Desta passagem, as duas últimas linhas, até aqui propositadamente omitidas.


Encontro nesse “cantar da gente para mostrar-se existente” relação direta com o
rompimento da parte 4: a configuração de um certo desvio em relação à continuidade
mecânica do tempo, pois se é real que o homem a ela está submetido, é também
bastante real sua humanidade. Humanidade portadora, dentro de si, de uma máquina
humana, de vontade própria contrária à passividade de uma engrenagem de relógio.
Máquina que, no entanto, parece não prevalecer sobre a máquina-relógio-tempo: limita-
se a percepção da vida “soando nas veias” a soluços de colapso do metódico relógio.
Pois mesmo o coração é bomba motor, é máquina que pulsa “gota a gota” como o tic
tac de um relógio, e colabora com a implacabilidade do tempo no esgotamento das
reservas de vida que o homem possa ter.
Ora, esse poema não poderia chamar-se O Tempo?
Não.
Decididamente não. Trata-se de João Cabral. E o tempo, conceito ainda por
demais abstrato, precisava ser materializado, não para prejuízo da estética do texto, pelo
contrário, para enriquecimento em vista de uma construção que olha para o real e faz as
relações possíveis.
O poema O Relógio faz jus às palavras de Alcides Villaça: “as afinidades ou as
oposições entre as imagens travam-se no interior de um discurso cumulativo, orientado
para a autodefinição” (in BOSI, 1996, p. 148). Curioso é notar que essa autodefinição
de um objeto frio, mecânico, regular, acaba nos levando a um órgão vivo, pulsante,
aquecido. Valeria a pena lembrarmo-nos de que falamos de um dos poemas do livro
Serial (1959-1961). Sobre tal livro, temos a seguinte afirmação de João Cabral:

Serial é constituído sob o signo do número 4: é dividido em 4 partes sob qualquer


ângulo que se olhe. Consta de 16 poemas de 4 partes: 4 poemas têm 6 sílabas, 4 têm 4, 4
têm 8, 4 têm 6-8; 4 poemas são de 2 quadras cada parte, 4 de 4, 4 de 6 e 4 de 8; 4
poemas são unidades objetivas; 4 são partidos em 4 partes, 4 são maneiras diferentes de
ver a mesma coisa (“O ovo da galinha”), 4 constituem uma unidade subjetiva; 4 poemas
são assonantes etc. Ora, tudo isso obedeceu a um esquema prévio. Só “Graciliano
Ramos” está fora dele, é um poema isolado. (apud: ATHAYDE, 1998)

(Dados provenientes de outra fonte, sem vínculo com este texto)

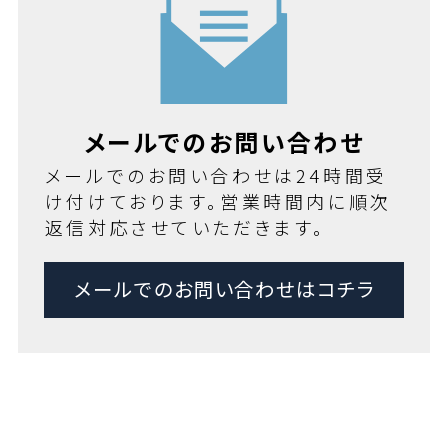
メールでのお問い合わせ
メールでのお問い合わせは24時間受
け付けております。営業時間内に順次
返信対応させていただきます。
メールでのお問い合わせはコチラ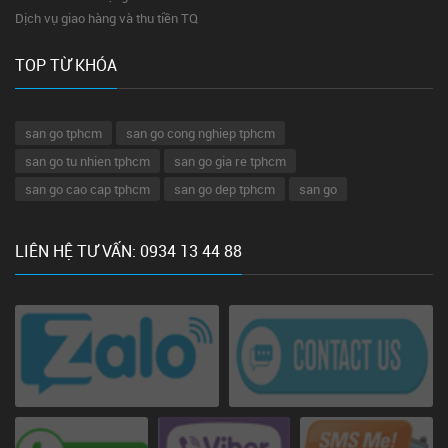
Dịch vụ giao hàng và thu tiền TQ
TOP TỪ KHÓA
san go tphcm
san go cong nghiep tphcm
san go tu nhien tphcm
san go gia re tphcm
san go cao cap tphcm
san go dep tphcm
san go
LIÊN HỆ TƯ VẤN: 0934 13 44 88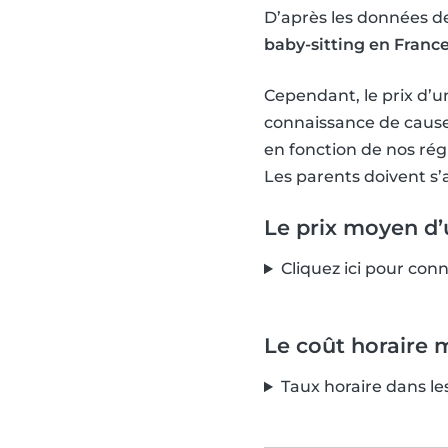
D’après les données de
baby-sitting en Franc
Cependant, le prix d’un
connaissance de cause,
en fonction de nos régi
Les parents doivent s’
Le prix moyen d’u
Cliquez ici pour conn
Le coût horaire 
Taux horaire dans le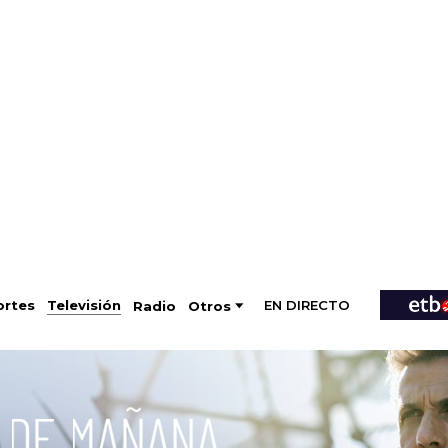
EN DIRECTO
Televisión
rtes
Radio
Otros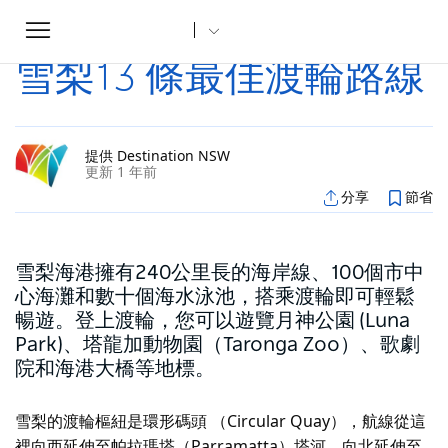
Toggle
家
文章
雪梨13 條最佳渡輪路線
...
navigation
雪梨13 條最佳渡輪路線
提供 Destination NSW
更新 1 年前
分享
節省
雪梨海港擁有240公里長的海岸線、100個市中
心海灘和數十個海水泳池，搭乘渡輪即可輕鬆
暢遊。登上渡輪，您可以遊覽月神公園 (Luna
Park)、塔龍加動物園（Taronga Zoo）、歌劇
院和海港大橋等地標。
雪梨的渡輪樞紐是環形碼頭 （Circular Quay），航線從這
裡向西延伸至帕拉瑪塔（Parramatta）塔河，向北延伸至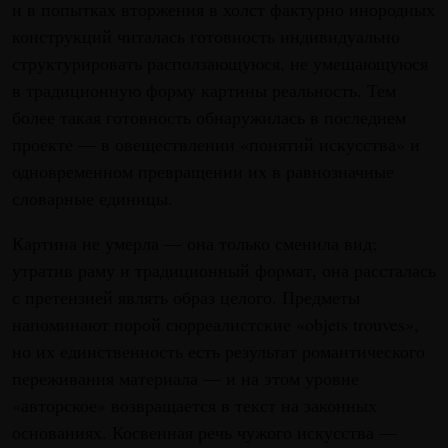
и в попытках вторжения в холст фактурно инородных
конструкций читалась готовность индивидуально
структурировать расползающуюся, не умещающуюся
в традиционную форму картины реальность. Тем
более такая готовность обнаружилась в последнем
проекте — в овеществлении «понятий искусства» и
одновременном превращении их в равнозначные
словарные единицы.
Картина не умерла — она только сменила вид;
утратив раму и традиционный формат, она рассталась
с претензией являть образ целого. Предметы
напоминают порой сюрреалистские «objets trouves»,
но их единственность есть результат романтического
переживания материала — и на этом уровне
«авторское» возвращается в текст на законных
основаниях. Косвенная речь чужого искусства —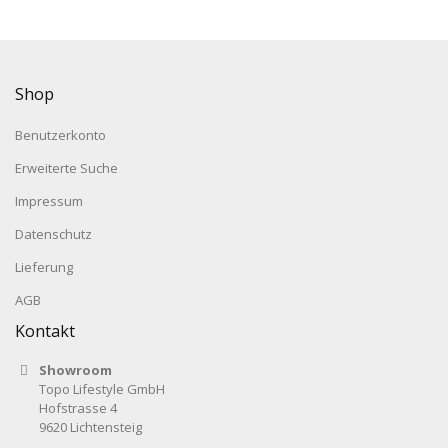
Shop
Benutzerkonto
Erweiterte Suche
Impressum
Datenschutz
Lieferung
AGB
Kontakt
Showroom
Topo Lifestyle GmbH
Hofstrasse 4
9620 Lichtensteig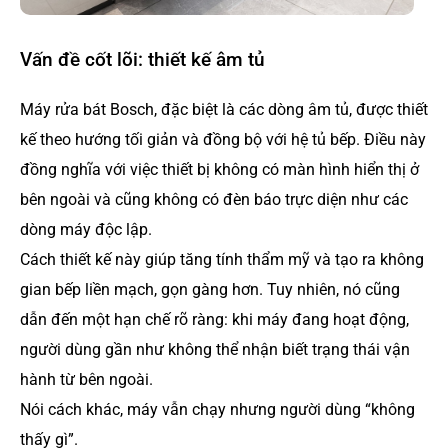
Vấn đề cốt lõi: thiết kế âm tủ
Máy rửa bát Bosch, đặc biệt là các dòng âm tủ, được thiết
kế theo hướng tối giản và đồng bộ với hệ tủ bếp. Điều này
đồng nghĩa với việc thiết bị không có màn hình hiển thị ở
bên ngoài và cũng không có đèn báo trực diện như các
dòng máy độc lập.
Cách thiết kế này giúp tăng tính thẩm mỹ và tạo ra không
gian bếp liền mạch, gọn gàng hơn. Tuy nhiên, nó cũng
dẫn đến một hạn chế rõ ràng: khi máy đang hoạt động,
người dùng gần như không thể nhận biết trạng thái vận
hành từ bên ngoài.
Nói cách khác, máy vẫn chạy nhưng người dùng “không
thấy gì”.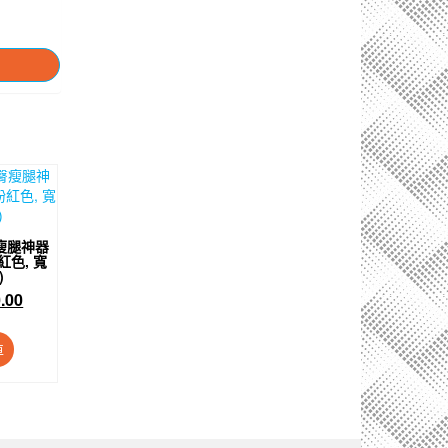
瘦腿神器
色, 寬
)
目
.00
前
價
車
格：
0.00。
$150.00。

Não é preciso ser muitíssimo versado em poesia para notar o número 4 em O


Relógio. São 4 partes com 6 estrofes cada, totalizando 24 estrofes (as horas do dia?)
com 4 versos cada. Mas quero chamar a atenção para Graciliano Ramos ali no canto.
Assim como na construção do relógio, acaba por aparecer um coração, também na
construção de Serial aparece Graciliano para quebrar toda a simetria das combinações
do número 4. Mas não deixemos estar ainda. Que Cabral, como diriam seus próprios
conterrâneos, não é de dar ponto sem nó. Notemos que a homenagem a Graciliano
Ramos vem justamente para ratificar a objetividade e limpeza da linguagem que
permeia Serial. Basta ficarmos nos primeiros versos:

Falo somente com o que falo:


com as mesmas vinte palavras
girando ao redor do sol
que as limpa do que não é faca:

Assim como o coração não vem para açucarar O Relógio, mas vem como
máquina, bomba-motor. E poderíamos ainda ficar nesse vaivém, sem nunca chegarmos
a uma conclusão sobre onde está a ênfase de João Cabral: em objetivar o emocional ou
em dramatizar o objetivo. Justamente por isso, seus poemas tendem a expandir-se a
cada leitura: não podemos resolver esse problema.